Seul dans Berlin – Hans Fellada

1940 – 1943 à Berlin.
Le lecteur est invité à suivre le quotidien d’un immeuble de la rue Jablonski à Berlin.
Côté personnages, il y a d’abord le couple Quangel, Anna et Otto, dont le fils vient de mourir au front. Parmi leurs voisins, il y a les affreux Persicke, le père est un nazi saoul en permanence et mène à la baquette sa femme et  ses trois fils adolescents enrôlés aux Jeunesses Hitlériennes. Mme Rosenthal est recluse dans son appartement, son mari est dans un camp de concentration non pas parce qu’il est juif mais pour «dissimulation d’avoirs à l’étranger ».
L’ ancien procureur Fromm (à la retraite)  essaie d’aider Mme Rosenthal.

Autour de l’immeuble gravite une foule de personnages : parmi eux les exécrables Enno Kluge et Emil Borkhausen, le concierge, qui essaient de voler Mme Rosenthal : tant de bêtise pourrait même paraître drôle si ce n’était pas si sordide..
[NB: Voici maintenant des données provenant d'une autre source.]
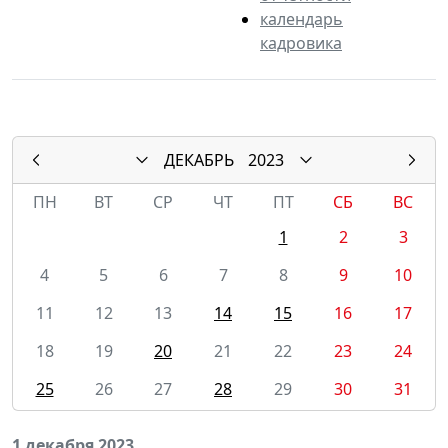
календарь
кадровика
ДЕКАБРЬ
2023
ПН
ВТ
СР
ЧТ
ПТ
СБ
ВС
1
2
3
4
5
6
7
8
9
10
11
12
13
14
15
16
17
18
19
20
21
22
23
24
25
26
27
28
29
30
31
1 декабря 2023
J’ai beaucoup apprécié ce roman sur le plan historique mais aussi sur la construction fort habile. Pourtant, au début, j’ai eu peur de lâcher ce livre tant  le trait est caricatural : les « méchants » sont bêtes, ivrognes, les « gentils » sont un peu pâles.

Et puis les cinquante premières pages passées, l’intrigue devient très captivante et a su me convaincre : sans en dire trop, il s’agit d’une enquête (où l’auteur alterne les points de vues entre la Gestapo et les autres intervenants)
Les énergumènes Enno Kluge et le concierge de l’immeuble sont toujours des ivrognes mais ont pris de la consistance et s’ils restent « bêtes » sont très nuancés.
Et puis surtout j’ai apprécié la ténacité et la volonté du couple dans leurs « actes de résistance » (et leur naïveté).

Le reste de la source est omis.